WHAT YOU WILL DO: For every record that follows, transcribe the text exactly and leave any image out.

DATASET EXCERPTS:

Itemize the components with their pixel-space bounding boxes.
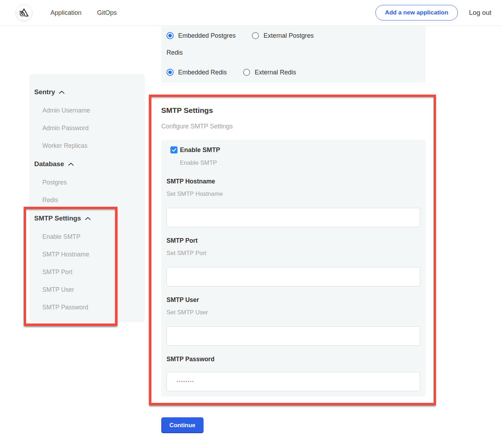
smtp-hostname-input[interactable] bbox=[167, 208, 420, 227]
sidebar-item-admin-password[interactable]: Admin Password bbox=[29, 119, 145, 137]
smtp-user-field: SMTP User Set SMTP User bbox=[167, 296, 420, 346]
checkmark-icon bbox=[172, 148, 176, 152]
enable-smtp-helper: Enable SMTP bbox=[180, 159, 420, 167]
radio-label: Embedded Postgres bbox=[178, 32, 236, 40]
database-config-section: Embedded Postgres External Postgres Redi… bbox=[161, 26, 425, 83]
app-logo[interactable] bbox=[16, 5, 32, 21]
sidebar-item-postgres[interactable]: Postgres bbox=[29, 174, 145, 191]
add-new-application-button[interactable]: Add a new application bbox=[375, 5, 458, 20]
smtp-hostname-field: SMTP Hostname Set SMTP Hostname bbox=[167, 178, 420, 227]
sidebar-item-admin-username[interactable]: Admin Username bbox=[29, 102, 145, 119]
sidebar-group-sentry[interactable]: Sentry bbox=[29, 83, 145, 102]
redis-radio-row: Embedded Redis External Redis bbox=[167, 68, 420, 76]
nav-gitops[interactable]: GitOps bbox=[97, 9, 117, 17]
sidebar-item-worker-replicas[interactable]: Worker Replicas bbox=[29, 137, 145, 155]
sidebar-item-redis[interactable]: Redis bbox=[29, 191, 145, 209]
continue-button[interactable]: Continue bbox=[161, 417, 204, 433]
radio-label: External Redis bbox=[255, 69, 296, 76]
sidebar-group-database[interactable]: Database bbox=[29, 155, 145, 174]
sidebar-group-label: SMTP Settings bbox=[34, 214, 81, 222]
chevron-up-icon bbox=[68, 163, 74, 166]
enable-smtp-label[interactable]: Enable SMTP bbox=[180, 146, 220, 154]
enable-smtp-checkbox[interactable] bbox=[170, 146, 177, 153]
smtp-user-helper: Set SMTP User bbox=[167, 309, 420, 316]
smtp-port-field: SMTP Port Set SMTP Port bbox=[167, 237, 420, 286]
radio-selected-icon bbox=[167, 32, 174, 39]
radio-embedded-redis[interactable]: Embedded Redis bbox=[167, 69, 227, 76]
postgres-radio-row: Embedded Postgres External Postgres bbox=[167, 32, 420, 40]
sidebar-item-smtp-password[interactable]: SMTP Password bbox=[29, 298, 145, 316]
smtp-user-input[interactable] bbox=[167, 326, 420, 346]
redis-section-label: Redis bbox=[167, 49, 420, 56]
smtp-panel-title: SMTP Settings bbox=[161, 106, 434, 115]
sidebar-group-label: Sentry bbox=[34, 88, 55, 96]
smtp-form-card: Enable SMTP Enable SMTP SMTP Hostname Se… bbox=[161, 140, 426, 396]
radio-label: External Postgres bbox=[264, 32, 314, 40]
smtp-password-input[interactable] bbox=[167, 372, 420, 391]
radio-embedded-postgres[interactable]: Embedded Postgres bbox=[167, 32, 236, 40]
radio-external-redis[interactable]: External Redis bbox=[243, 69, 296, 76]
smtp-port-helper: Set SMTP Port bbox=[167, 250, 420, 257]
chevron-up-icon bbox=[85, 217, 91, 220]
smtp-password-label: SMTP Password bbox=[167, 356, 420, 363]
sentry-logo-icon bbox=[19, 8, 29, 17]
chevron-up-icon bbox=[59, 91, 65, 94]
smtp-hostname-label: SMTP Hostname bbox=[167, 178, 420, 185]
smtp-port-input[interactable] bbox=[167, 267, 420, 286]
config-sidebar: Sentry Admin Username Admin Password Wor… bbox=[29, 74, 145, 322]
smtp-user-label: SMTP User bbox=[167, 296, 420, 304]
smtp-port-label: SMTP Port bbox=[167, 237, 420, 244]
nav-application[interactable]: Application bbox=[50, 9, 81, 17]
sidebar-item-smtp-port[interactable]: SMTP Port bbox=[29, 263, 145, 281]
smtp-password-field: SMTP Password bbox=[167, 356, 420, 391]
radio-unselected-icon bbox=[252, 32, 259, 39]
logout-link[interactable]: Log out bbox=[469, 9, 491, 17]
smtp-hostname-helper: Set SMTP Hostname bbox=[167, 190, 420, 198]
radio-external-postgres[interactable]: External Postgres bbox=[252, 32, 314, 40]
sidebar-group-label: Database bbox=[34, 160, 64, 168]
radio-selected-icon bbox=[167, 69, 174, 76]
radio-label: Embedded Redis bbox=[178, 69, 227, 76]
sidebar-item-smtp-hostname[interactable]: SMTP Hostname bbox=[29, 246, 145, 263]
smtp-panel-subtitle: Configure SMTP Settings bbox=[161, 123, 434, 130]
smtp-settings-panel: SMTP Settings Configure SMTP Settings En… bbox=[151, 97, 434, 403]
sidebar-item-enable-smtp[interactable]: Enable SMTP bbox=[29, 228, 145, 246]
top-header: Application GitOps Add a new application… bbox=[0, 0, 502, 26]
sidebar-group-smtp-settings[interactable]: SMTP Settings bbox=[29, 209, 145, 228]
enable-smtp-checkbox-row: Enable SMTP bbox=[170, 146, 420, 154]
radio-unselected-icon bbox=[243, 69, 250, 76]
sidebar-item-smtp-user[interactable]: SMTP User bbox=[29, 281, 145, 298]
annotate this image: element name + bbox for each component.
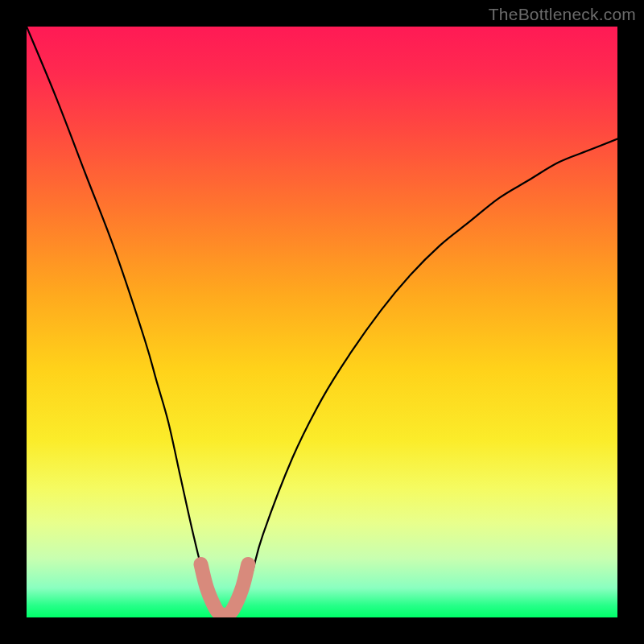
marker-band — [201, 564, 249, 615]
plot-area — [27, 27, 617, 617]
bottleneck-curve — [27, 27, 617, 617]
chart-frame: TheBottleneck.com — [0, 0, 644, 644]
watermark-text: TheBottleneck.com — [489, 5, 636, 24]
chart-svg — [27, 27, 617, 617]
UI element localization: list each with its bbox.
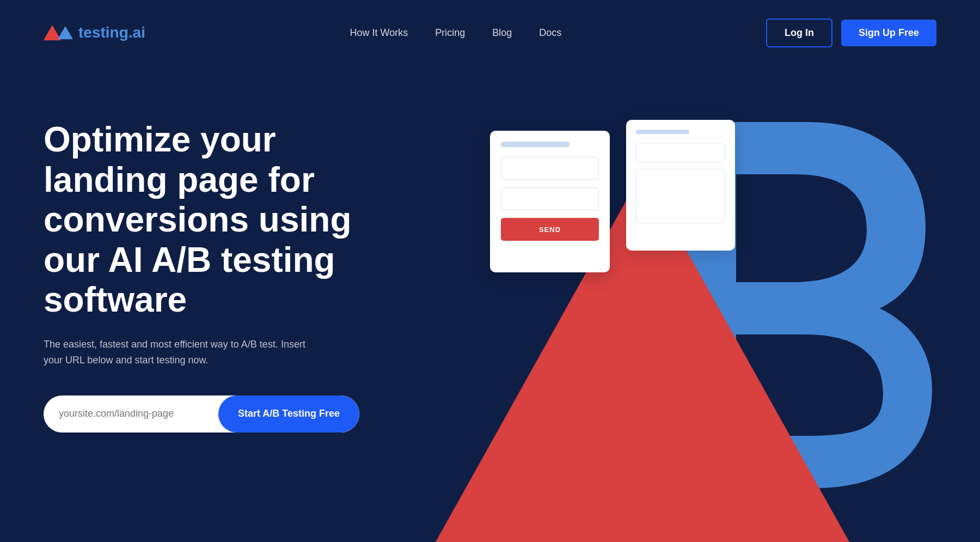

RESULT:
Itemize the components with their pixel-space bounding boxes.
smtp-hostname-input[interactable] bbox=[167, 208, 420, 227]
sidebar-item-admin-password[interactable]: Admin Password bbox=[29, 119, 145, 137]
smtp-user-field: SMTP User Set SMTP User bbox=[167, 296, 420, 346]
checkmark-icon bbox=[172, 148, 176, 152]
enable-smtp-helper: Enable SMTP bbox=[180, 159, 420, 167]
radio-label: Embedded Postgres bbox=[178, 32, 236, 40]
database-config-section: Embedded Postgres External Postgres Redi… bbox=[161, 26, 425, 83]
app-logo[interactable] bbox=[16, 5, 32, 21]
sidebar-item-postgres[interactable]: Postgres bbox=[29, 174, 145, 191]
add-new-application-button[interactable]: Add a new application bbox=[375, 5, 458, 20]
smtp-hostname-field: SMTP Hostname Set SMTP Hostname bbox=[167, 178, 420, 227]
sidebar-item-admin-username[interactable]: Admin Username bbox=[29, 102, 145, 119]
sidebar-group-sentry[interactable]: Sentry bbox=[29, 83, 145, 102]
redis-radio-row: Embedded Redis External Redis bbox=[167, 68, 420, 76]
nav-gitops[interactable]: GitOps bbox=[97, 9, 117, 17]
sidebar-item-worker-replicas[interactable]: Worker Replicas bbox=[29, 137, 145, 155]
sidebar-item-redis[interactable]: Redis bbox=[29, 191, 145, 209]
continue-button[interactable]: Continue bbox=[161, 417, 204, 433]
radio-label: External Redis bbox=[255, 69, 296, 76]
sidebar-group-database[interactable]: Database bbox=[29, 155, 145, 174]
sidebar-group-label: SMTP Settings bbox=[34, 214, 81, 222]
chevron-up-icon bbox=[68, 163, 74, 166]
enable-smtp-label[interactable]: Enable SMTP bbox=[180, 146, 220, 154]
enable-smtp-checkbox[interactable] bbox=[170, 146, 177, 153]
smtp-user-helper: Set SMTP User bbox=[167, 309, 420, 316]
smtp-port-field: SMTP Port Set SMTP Port bbox=[167, 237, 420, 286]
radio-selected-icon bbox=[167, 32, 174, 39]
radio-embedded-redis[interactable]: Embedded Redis bbox=[167, 69, 227, 76]
postgres-radio-row: Embedded Postgres External Postgres bbox=[167, 32, 420, 40]
sidebar-item-smtp-password[interactable]: SMTP Password bbox=[29, 298, 145, 316]
smtp-user-input[interactable] bbox=[167, 326, 420, 346]
redis-section-label: Redis bbox=[167, 49, 420, 56]
smtp-panel-title: SMTP Settings bbox=[161, 106, 434, 115]
sidebar-group-label: Sentry bbox=[34, 88, 55, 96]
smtp-form-card: Enable SMTP Enable SMTP SMTP Hostname Se… bbox=[161, 140, 426, 396]
radio-label: External Postgres bbox=[264, 32, 314, 40]
smtp-password-input[interactable] bbox=[167, 372, 420, 391]
radio-embedded-postgres[interactable]: Embedded Postgres bbox=[167, 32, 236, 40]
radio-external-redis[interactable]: External Redis bbox=[243, 69, 296, 76]
smtp-port-helper: Set SMTP Port bbox=[167, 250, 420, 257]
chevron-up-icon bbox=[85, 217, 91, 220]
smtp-password-label: SMTP Password bbox=[167, 356, 420, 363]
sentry-logo-icon bbox=[19, 8, 29, 17]
chevron-up-icon bbox=[59, 91, 65, 94]
smtp-hostname-label: SMTP Hostname bbox=[167, 178, 420, 185]
smtp-port-input[interactable] bbox=[167, 267, 420, 286]
config-sidebar: Sentry Admin Username Admin Password Wor… bbox=[29, 74, 145, 322]
smtp-user-label: SMTP User bbox=[167, 296, 420, 304]
smtp-port-label: SMTP Port bbox=[167, 237, 420, 244]
nav-application[interactable]: Application bbox=[50, 9, 81, 17]
sidebar-item-smtp-port[interactable]: SMTP Port bbox=[29, 263, 145, 281]
smtp-password-field: SMTP Password bbox=[167, 356, 420, 391]
radio-unselected-icon bbox=[252, 32, 259, 39]
logout-link[interactable]: Log out bbox=[469, 9, 491, 17]
smtp-hostname-helper: Set SMTP Hostname bbox=[167, 190, 420, 198]
radio-external-postgres[interactable]: External Postgres bbox=[252, 32, 314, 40]
sidebar-group-label: Database bbox=[34, 160, 64, 168]
radio-selected-icon bbox=[167, 69, 174, 76]
radio-label: Embedded Redis bbox=[178, 69, 227, 76]
sidebar-item-smtp-hostname[interactable]: SMTP Hostname bbox=[29, 246, 145, 263]
smtp-panel-subtitle: Configure SMTP Settings bbox=[161, 123, 434, 130]
smtp-settings-panel: SMTP Settings Configure SMTP Settings En… bbox=[151, 97, 434, 403]
sidebar-item-enable-smtp[interactable]: Enable SMTP bbox=[29, 228, 145, 246]
top-header: Application GitOps Add a new application… bbox=[0, 0, 502, 26]
sidebar-group-smtp-settings[interactable]: SMTP Settings bbox=[29, 209, 145, 228]
enable-smtp-checkbox-row: Enable SMTP bbox=[170, 146, 420, 154]
radio-unselected-icon bbox=[243, 69, 250, 76]
sidebar-item-smtp-user[interactable]: SMTP User bbox=[29, 281, 145, 298]
annotate this image: element name + bbox for each component.
marker-band — [201, 564, 249, 615]
plot-area — [27, 27, 617, 617]
bottleneck-curve — [27, 27, 617, 617]
chart-frame: TheBottleneck.com — [0, 0, 644, 644]
watermark-text: TheBottleneck.com — [489, 5, 636, 24]
chart-svg — [27, 27, 617, 617]
UI element localization: list each with its bbox.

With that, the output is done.